Ia tak jauh beda berposisi dari pertanyaanku yang pertama. Masih bungkam.
"Besok Kaila mau pergi melihat untuk melihat gerhana."
"Tidak," jawabnya santai.
"Mengapa? Tapi mengapa, kek?"
"Tidak.." ia kembali mengatakan kata itu.
"Kakek egoes. Apa hidup harus aku habiskan di tempat yang tak lebih beda dari sel tahanan. Untuk apa? Agar aku baik-baik saja?"
Ia diam
"Kek,.untungnya Kaila punya mata untuk menikmati keindahan tuhan, tidak seperti kakek yang buta," tambahku.
"Cukup!" kakek berteriak garang. Suaranya tak kalah garang dari mandor-mandor terminal. Sayangnya, teriakannya itu menyeret penyakit tuanya. Ia terbatuk-batuk, bahkan sampai menyemburkan darah dari mulutnya. Sontak, aku pun panik. Bi Inap yang dari tadi takut-takut mengintip bergegas menjemput kakek. Gegabah membawanya masuk ke dalam rumah.
"Ka-kek tetap tak me-ngizin-kan-mu." itulah kata penutup yang ia muntahkan malam ini.
Ah, hidup ini jahat!
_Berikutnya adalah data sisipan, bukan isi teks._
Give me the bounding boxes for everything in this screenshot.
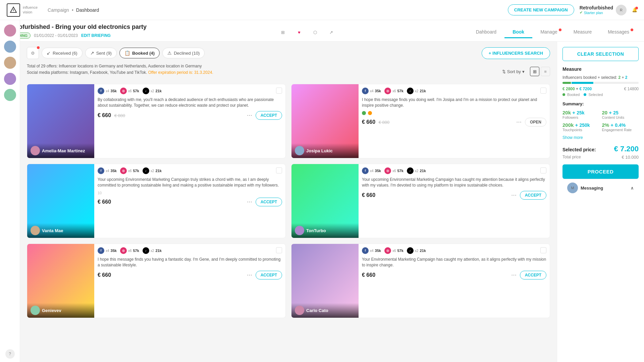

Hidup ini tak adil! Malam inipun menjadi yang kesekian kalinya aku mengumpat. Andai aku tidak dilahirkan, mana mungkin aku akan punya kakek buta yang bagai diktator mengurungku di rumah. Andai saja, mungkin aku takkan repot melayani ibu yang entah bisa kapanpun mengamuk. Andai saja, ah, percumalah mengutuki hidup. Untuk apa? Tak merubah apapun.
Pintu kamarku malam ini kembali menjadi budak pelampiasan kekesalan. Dibentak kasar, di dihantam kasar, lantas tertutup dengan menyisa getar hentakan. Dan dalam selimutlah pula aku akan membenamkan diri.
Tok tok tok.
(Ada bunyi ketukan)
Tok tok tok.
Aku tak peduli.
***
"Kaila, bangun!"
Sebuah elusan lembut menyentuh tiap helai rambutku. Sebenarnya aku tak ingin bangun. Malas menyikap pekupuk mata, rasa kecewa malam tadi masih menggelanyuti separuh hatiku. Toh, buat apa bangun? Tapi elusannya itu semakin lama kian kuat memaksaku bangun.
"Ah, ibu.." sontak aku terkejur. Bagaimana bisa ia masuk ke kamarku, bukankah malam tadi telah kukunci rapat.
"Jadi 'kan hari ini kita melihat gerhana?" tanyanya.
Hah? Melihat gerhana? Ini baru kali pertama ia mengajakku pergi. Bagaimana mungkin?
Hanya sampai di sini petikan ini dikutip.